--- DATA SHOWN Enclosed Below ---
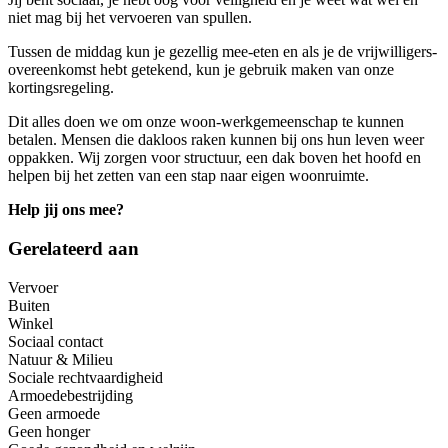
niet mag bij het vervoeren van spullen.
Tussen de middag kun je gezellig mee-eten en als je de vrijwilligers-
overeenkomst hebt getekend, kun je gebruik maken van onze
kortingsregeling.
Dit alles doen we om onze woon-werkgemeenschap te kunnen
betalen. Mensen die dakloos raken kunnen bij ons hun leven weer
oppakken. Wij zorgen voor structuur, een dak boven het hoofd en
helpen bij het zetten van een stap naar eigen woonruimte.
Help jij ons mee?
Gerelateerd aan
Vervoer
Buiten
Winkel
Sociaal contact
Natuur & Milieu
Sociale rechtvaardigheid
Armoedebestrijding
Geen armoede
Geen honger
--- End of Enclosed DATA SHOWN ---
WHAT THE EXERCISE ASKS
Transcribe each entry above character for character, omitting pictures.

SOLUTION TO THIS PROBLEM
niet mag bij het vervoeren van spullen.
Tussen de middag kun je gezellig mee-eten en als je de vrijwilligers-
overeenkomst hebt getekend, kun je gebruik maken van onze
kortingsregeling.
Dit alles doen we om onze woon-werkgemeenschap te kunnen
betalen. Mensen die dakloos raken kunnen bij ons hun leven weer
oppakken. Wij zorgen voor structuur, een dak boven het hoofd en
helpen bij het zetten van een stap naar eigen woonruimte.
Help jij ons mee?
Gerelateerd aan
Vervoer
Buiten
Winkel
Sociaal contact
Natuur & Milieu
Sociale rechtvaardigheid
Armoedebestrijding
Geen armoede
Geen honger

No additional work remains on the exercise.